Les divergences entre les nationalistes et le maire de la commune sur la question du Padduc ne sont pas nouvelles. « Il faut savoir qu’il y a l’agence de l’urbanisme qui a, c’est son rôle, le devoir d’harmoniser, sur le terrain, le Padduc et puis la volonté des communes. Et nous, nous allons à  la fois respecter l’esprit du Padduc et la volonté des communes de se développer », indique Jean Biancucci, colistier « Un paese da fà ». 

Jean-Charles Orsucci, soutien d’Emmanuel Macron, ne voit pas de changement radical dans le discours présidentiel. « Nous devons répondre de façon pragmatique aux maires qui souhaitent assurer le développement de leur commune, c’est l’ADN de notre mouvement.

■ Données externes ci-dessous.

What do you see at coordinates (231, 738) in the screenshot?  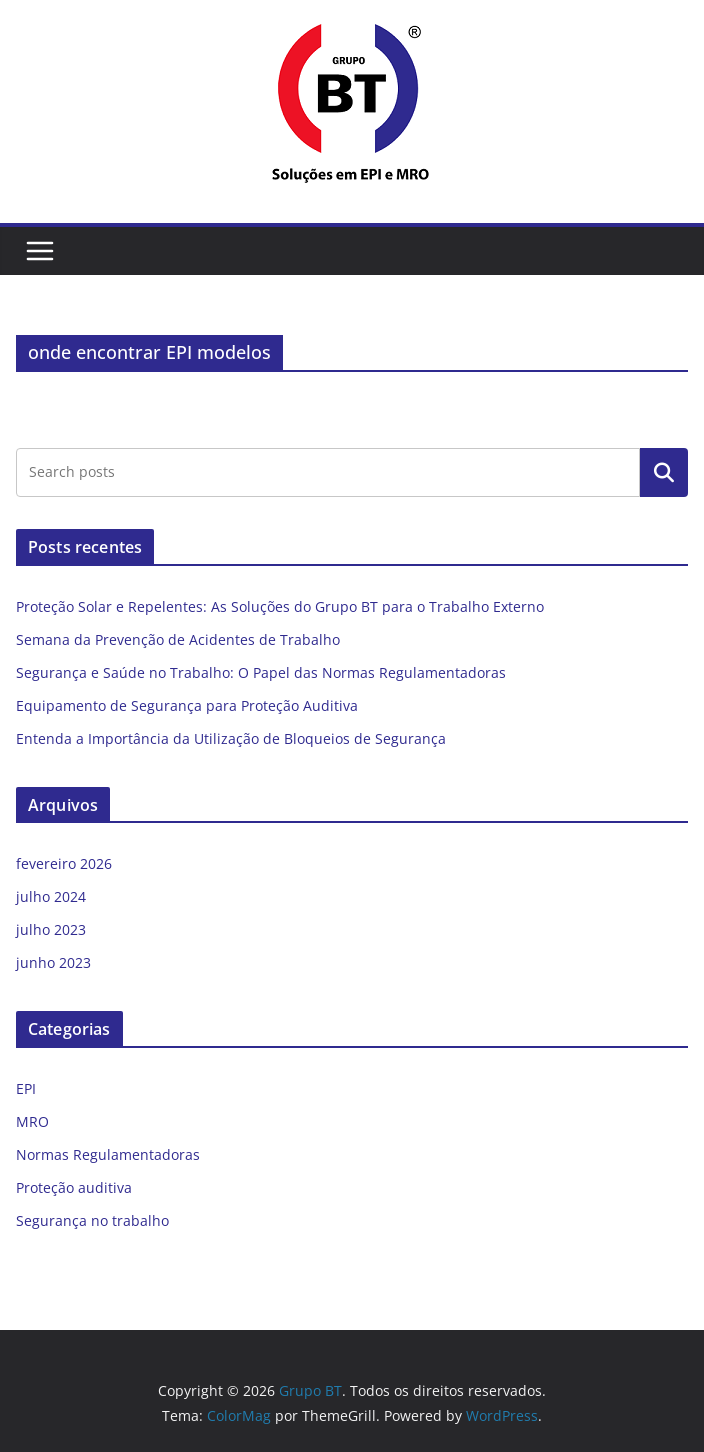 I see `Entenda a Importância da Utilização de Bloqueios de Segurança` at bounding box center [231, 738].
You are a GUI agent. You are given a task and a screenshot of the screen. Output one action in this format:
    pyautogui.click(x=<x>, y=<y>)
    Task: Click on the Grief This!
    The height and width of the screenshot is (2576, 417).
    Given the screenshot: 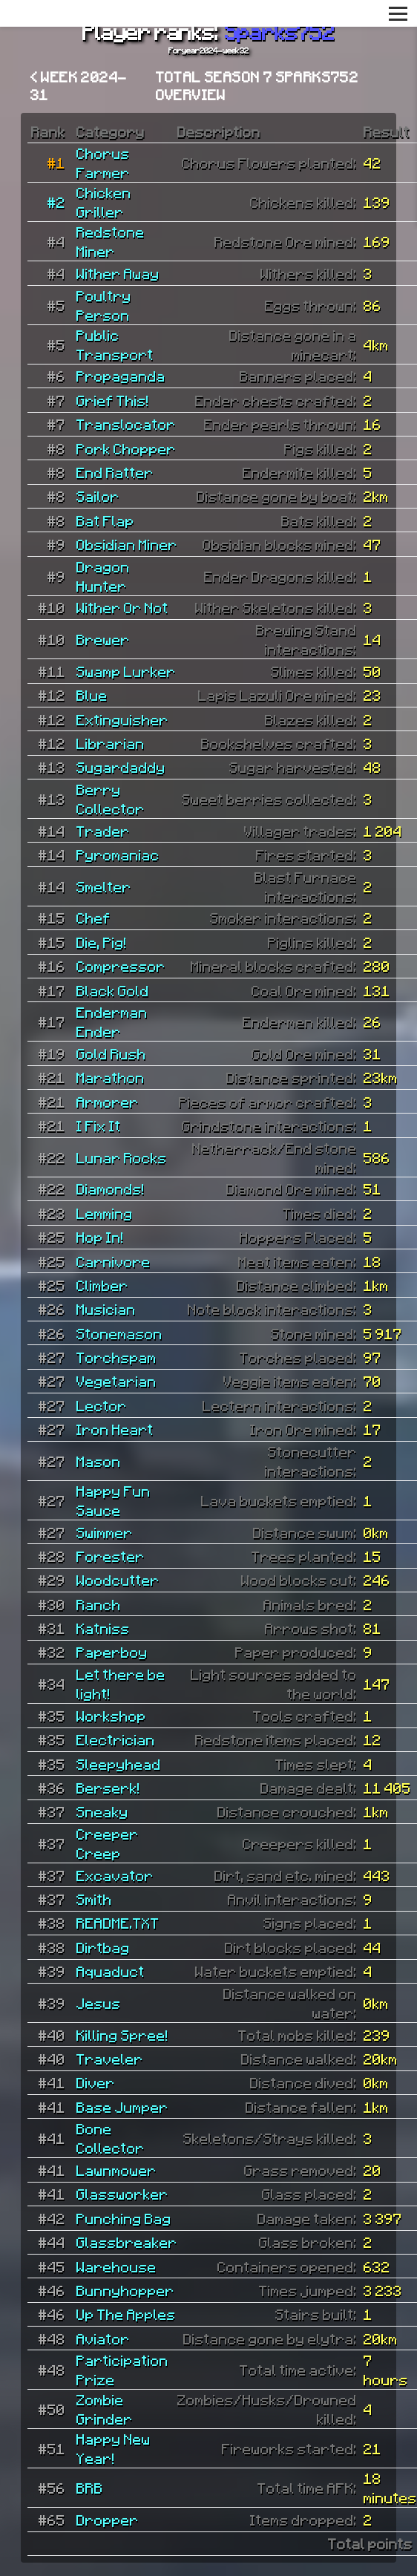 What is the action you would take?
    pyautogui.click(x=112, y=400)
    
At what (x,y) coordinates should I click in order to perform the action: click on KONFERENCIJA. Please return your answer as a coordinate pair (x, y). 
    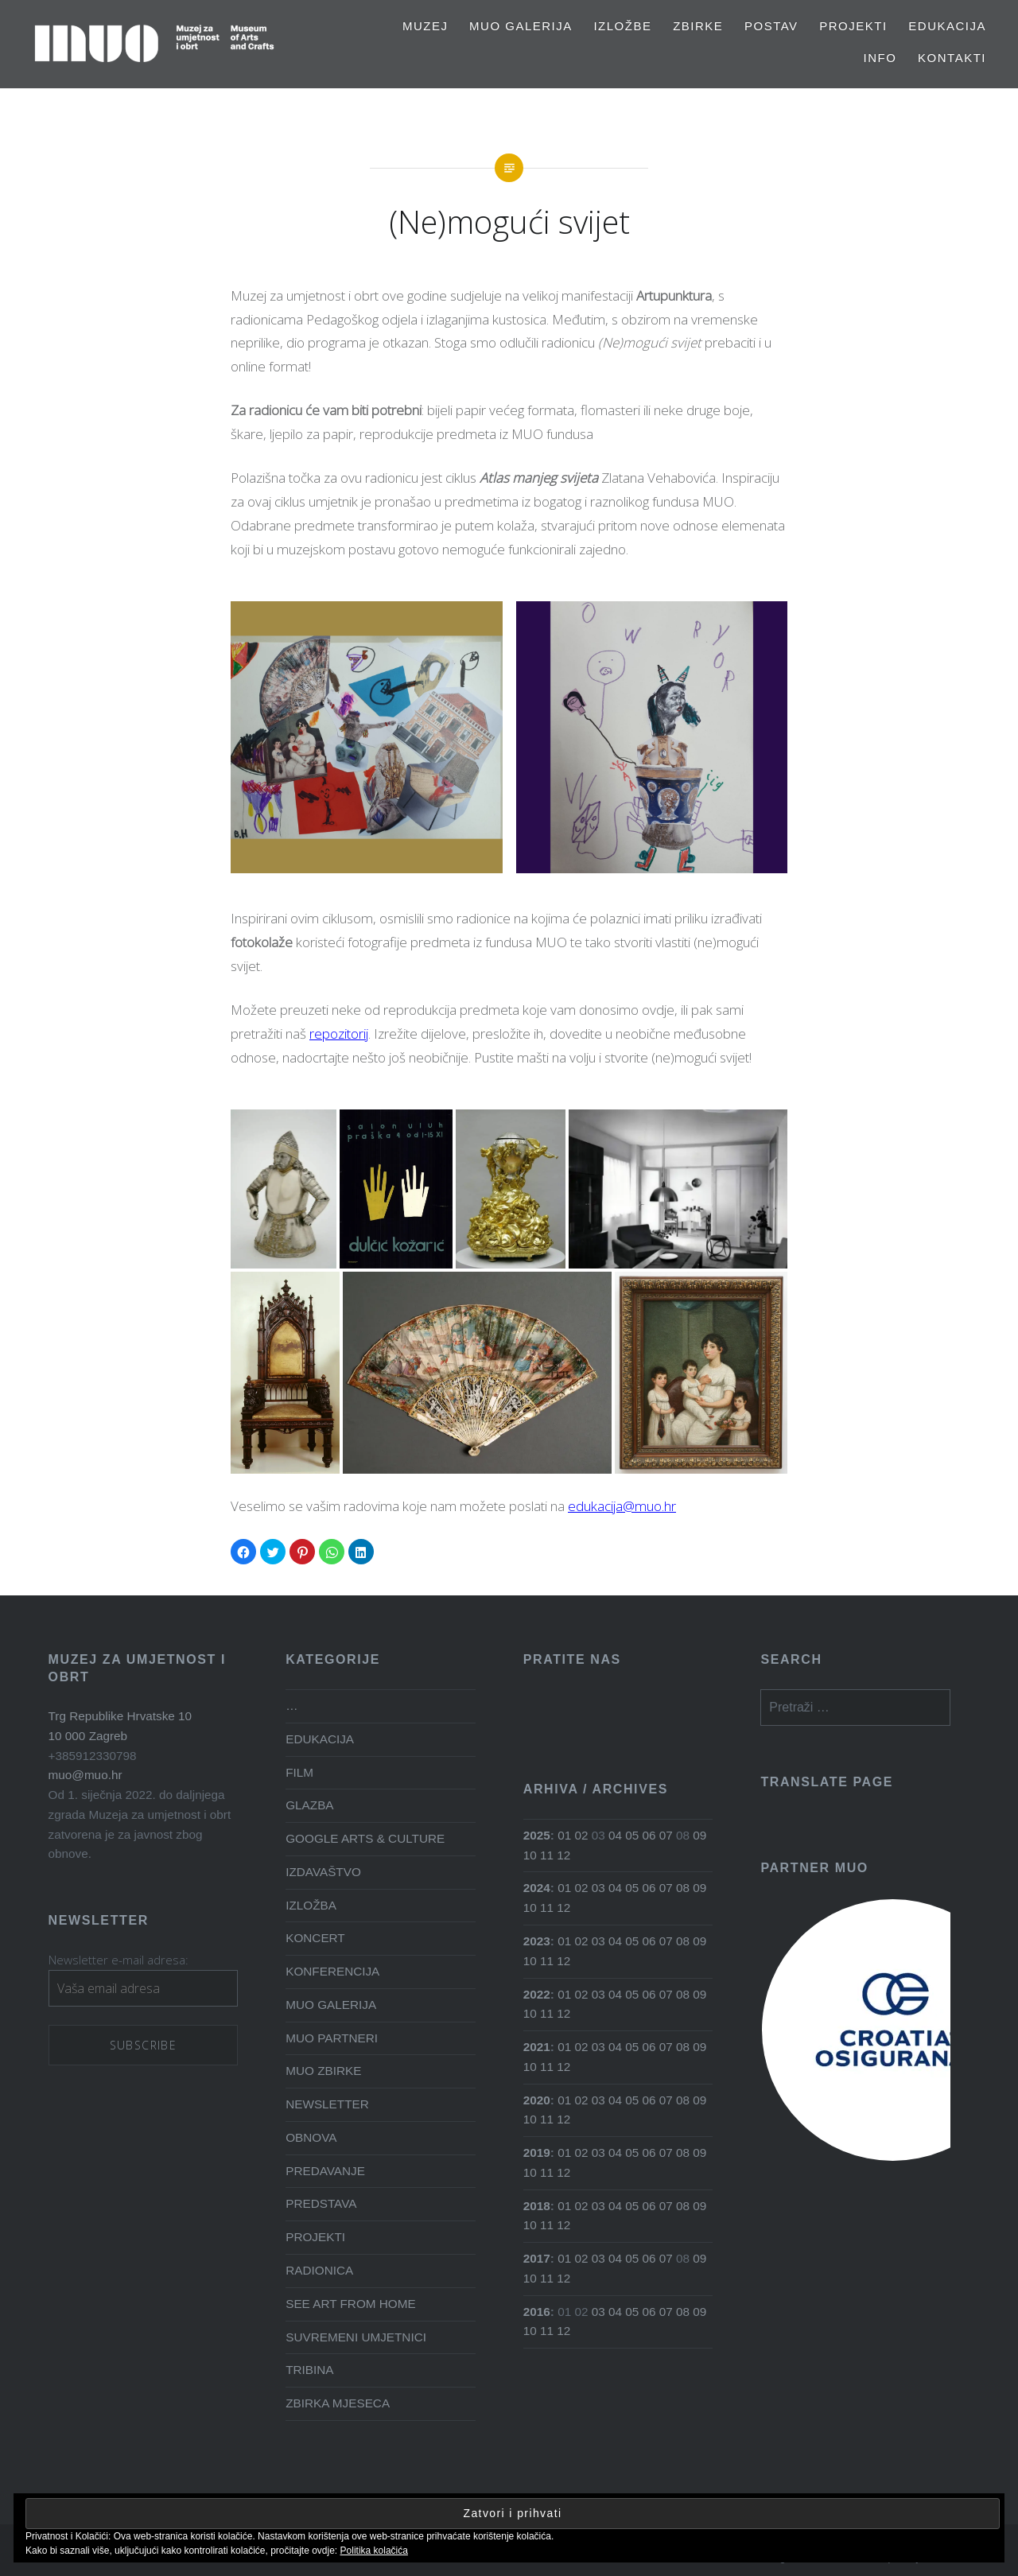     Looking at the image, I should click on (332, 1971). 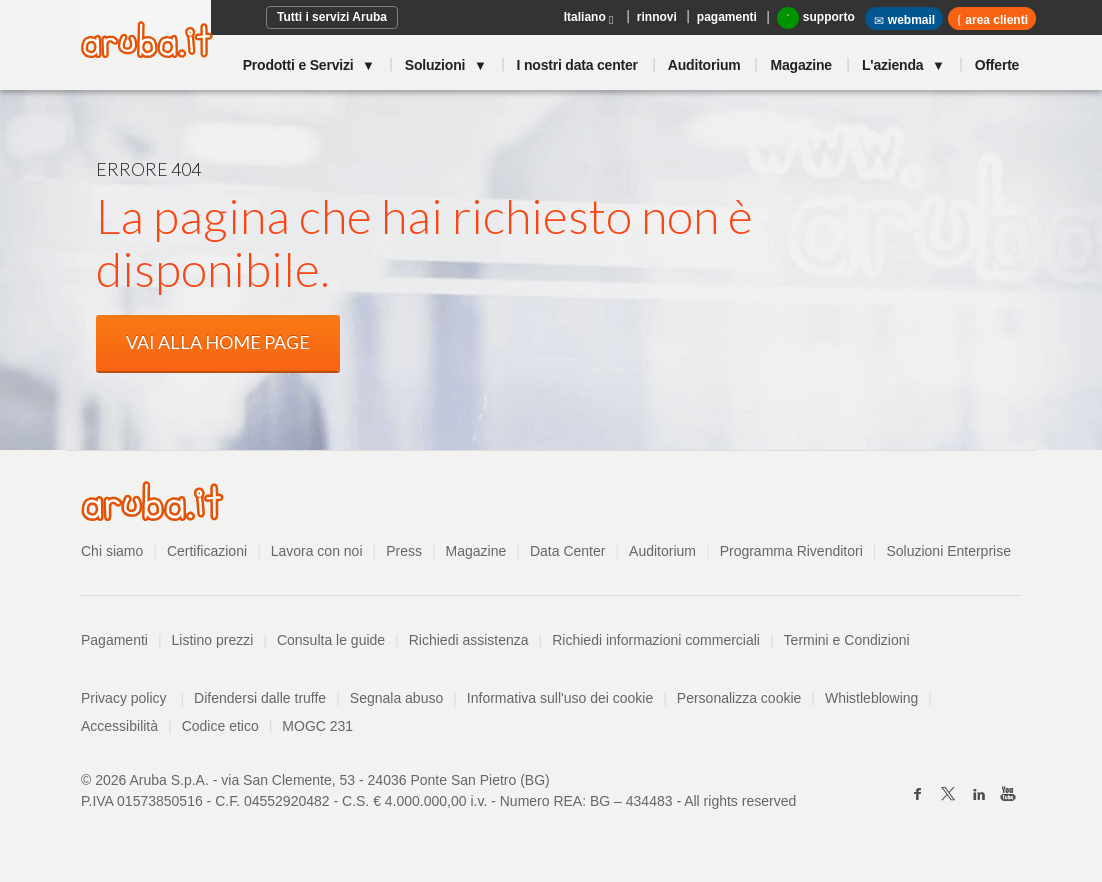 The image size is (1102, 882). What do you see at coordinates (317, 551) in the screenshot?
I see `Lavora con noi` at bounding box center [317, 551].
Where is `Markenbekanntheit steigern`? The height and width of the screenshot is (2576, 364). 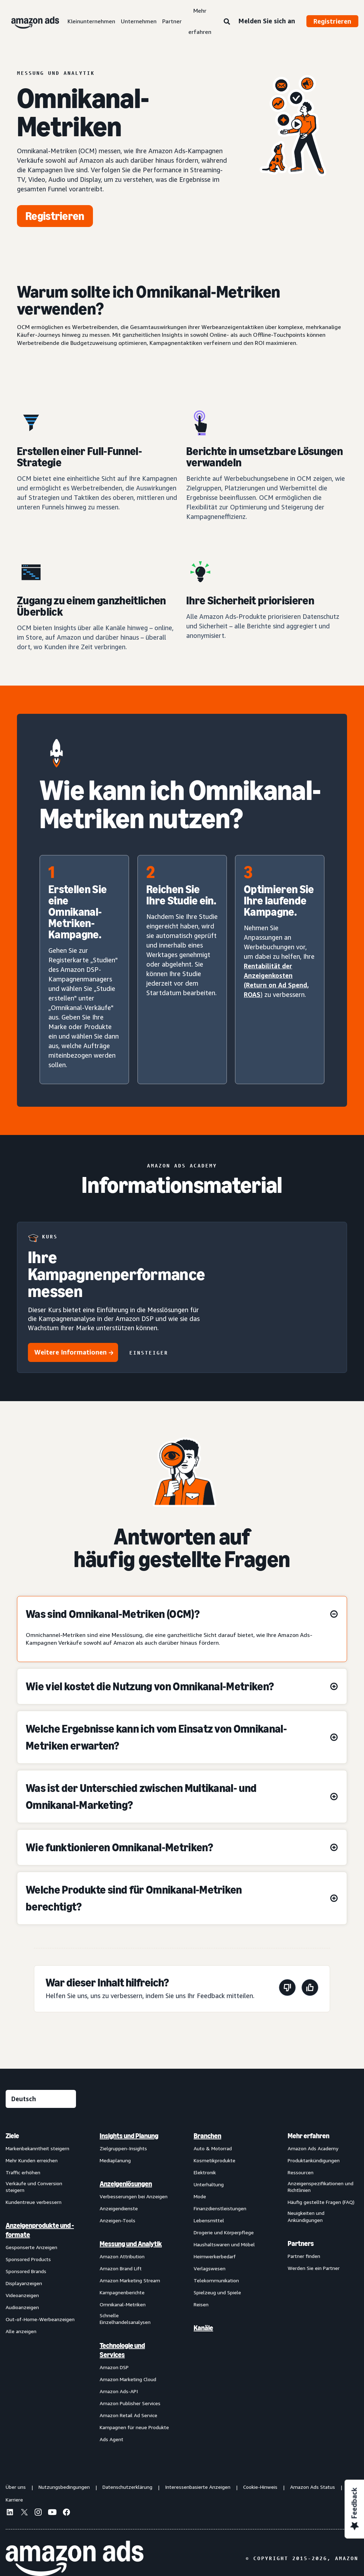 Markenbekanntheit steigern is located at coordinates (37, 2148).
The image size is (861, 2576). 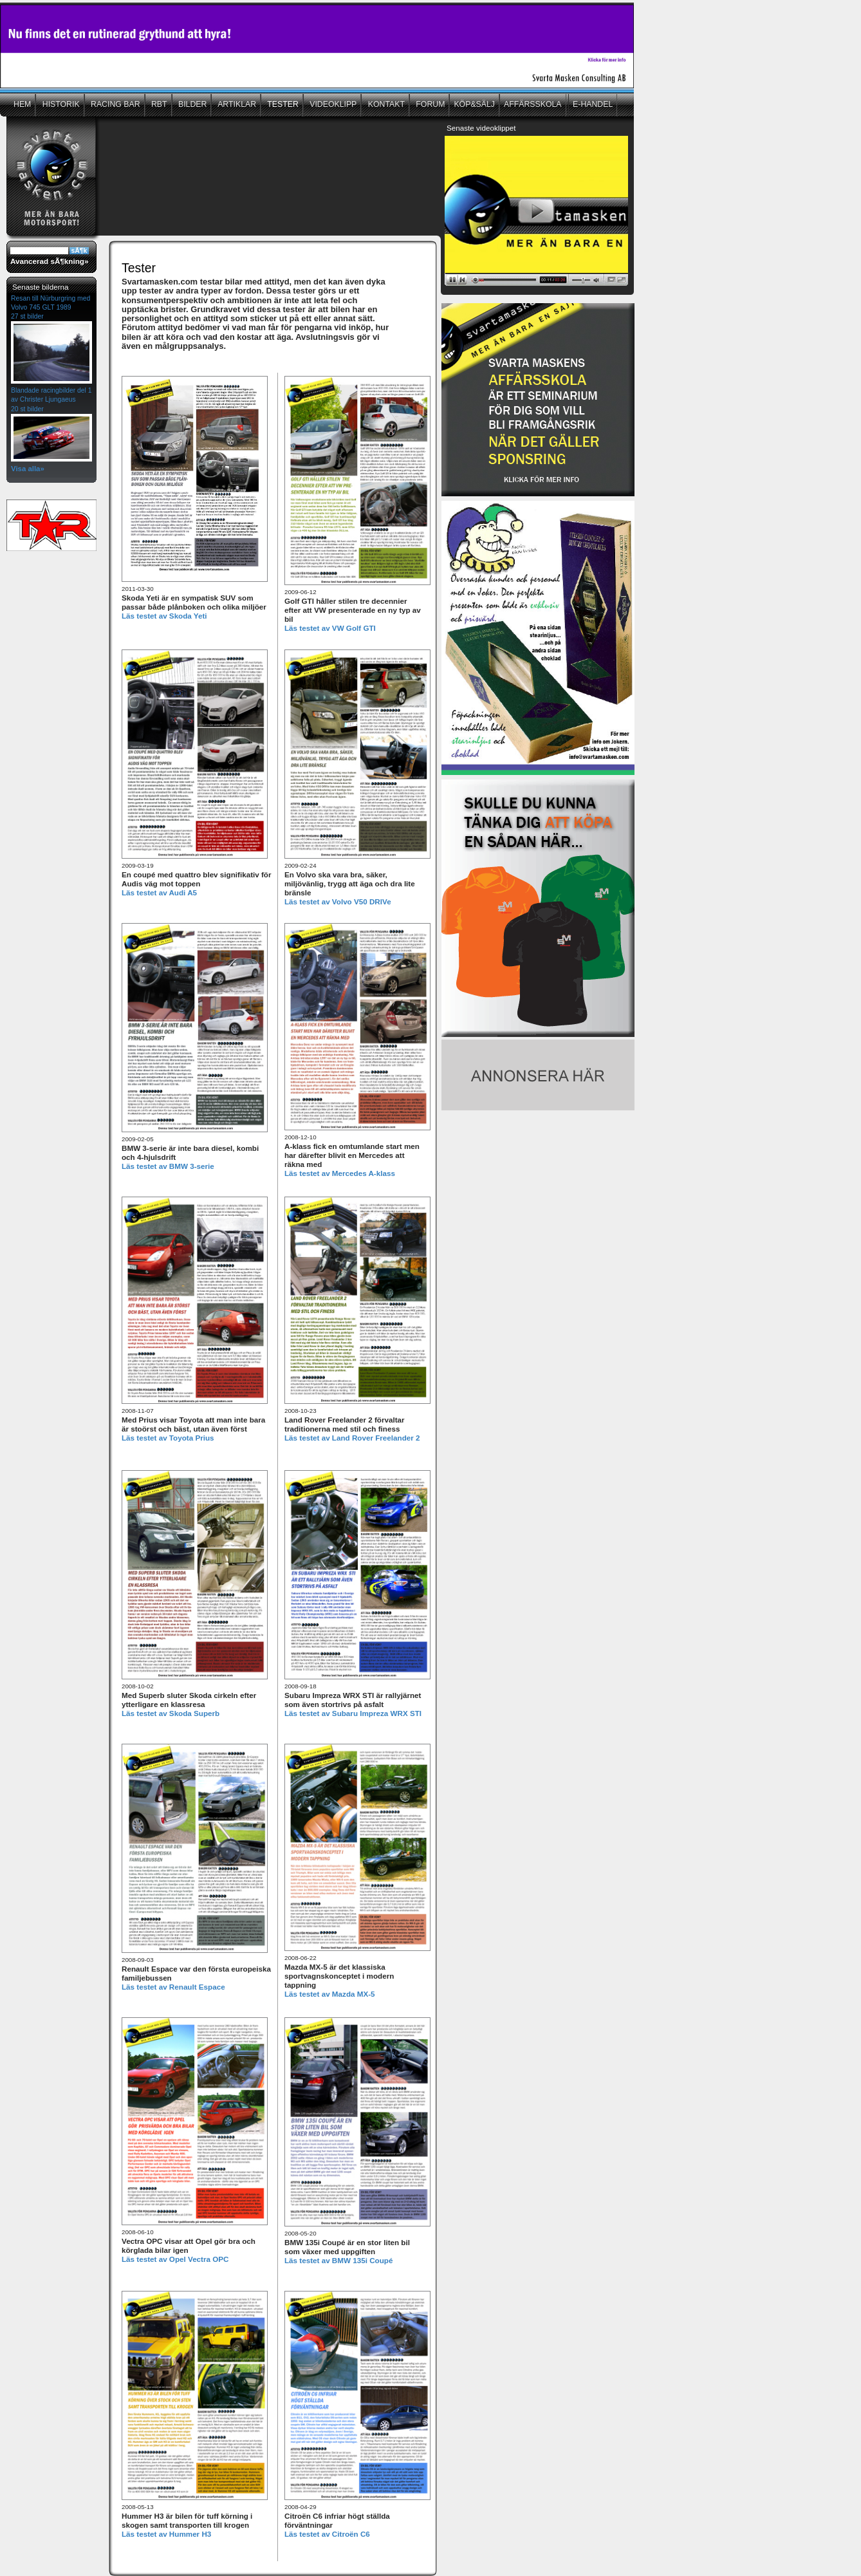 What do you see at coordinates (327, 2534) in the screenshot?
I see `Läs testet av Citroën C6` at bounding box center [327, 2534].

Mais aujourd’hui, il ne faut pas désanctuariser la Corse comme certains l’ont préconisé par le passé, et nous nous inscrivons totalement en faux par rapport à ça. Le Padduc, qui est un bon document, doit être évidemment toiletté, doit continuer à préciser les lois Grenelle et les lois Alur pour permettre de répondre aux attentes des maires
», estime-t-il.

Pour Jean-Martin Mondoloni, le chef de l’État envoie un bon signal qu’il faudra confirmer dans les faits. Ce qui vaut  pour Piana peut valoir ailleurs en Corse. « Il aurait pu étendre sa réflexion, sa remarque, à la centaine de communes corses qui sont à la fois touchées par les contraintes de la loi littoral et par les contraintes de la loi montagne dont il faut rappeler qu’elles ont été aggravées par le vote d’un Padduc qui est devenu, à terme, un document confiscatoire. C’est la raison pour laquelle, si nous sommes élus, pour notre part, nous entamerons une révision du Padduc comme  priorité », note-t-il.

La portée politique du propos d’Emmanuel Macron demeure floue. Dans l’île, les choix du président de la République pourraient être influencés par l’issue des élections territoriales.